Brachytherapy Department of Rahjoyan Salamat Center
Brachytherapy can be used for head and neck, breast, uterus, etc. cancers. Also, the patient may be treated with internal radiotherapy along with other treatments such as internal radiation therapy, chemotherapy and surgery. Brachytherapy or internal radiation therapy is a technique to treat cancer. In common radiation therapy, radioactive rays are irradiated from outside the patient’s body, but in brachytherapy, the source of radioactive rays is placed inside the tumor tissue or close to it. In brachytherapy, the treatment is only limited to the tumor and healthy tissues are not harmed. Brachytherapy can be used in head and neck, breast, cervix, prostate, gallbladder, esophagus, eye, lung, etc. cancers. Internal radiation therapy may be performed on an outpatient or inpatient basis. This method is usually used beside other treatment methods such as radiotherapy, chemotherapy and surgery.
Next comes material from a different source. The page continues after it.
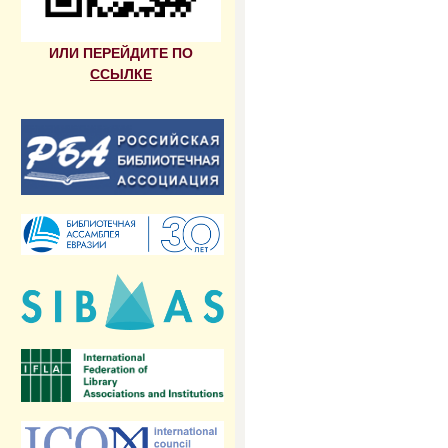
ИЛИ ПЕРЕЙДИТЕ ПО
ССЫЛКЕ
What is brachytherapy and how it is performed
In brachytherapy, one or more solid radioactive sources are usually implanted in the form of seeds, tapes or capsules inside the tumor tissue or close to it. With this technique, a high dose of radioactive radiation reaches the cancerous tissue in a short time and causes less damage to the patient’s healthy tissue. Sometimes in internal radiation therapy, a liquid radioactive source is used. This type of brachytherapy may be accompanied by drinking liquid, swallowing pills or intravenous injection. This method is used to treat thyroid cancers and non-Hodgkin’s lymphoma. Brachytherapy is rarely used in children, but it is a suitable option in the treatment of rare children’s cancers such as Rhabdomyosarcoma. Before starting the brachytherapy process, the patient is given a sedative. If the patient is conscious, he is asked to refrain from moving during the operation.
A narrow and flexible metal or iron tube called applicator or catheter is usually used to perform brachytherapy. To perform brachytherapy, the doctor inserts a catheter or applicator that contains radioactive materials into the patient’s body. In order to implant radioactive sources, various imaging methods such as ultrasound, CT scan and MRI are used. The radiation source can remain in the patient’s body for several minutes to several days and even for the rest of his life. The length of time that the radioactive material remains inside the body depends on the type of brachytherapy, the type of cancer and its degree of progression, the location of the tumor, the patient’s general health and previous treatments.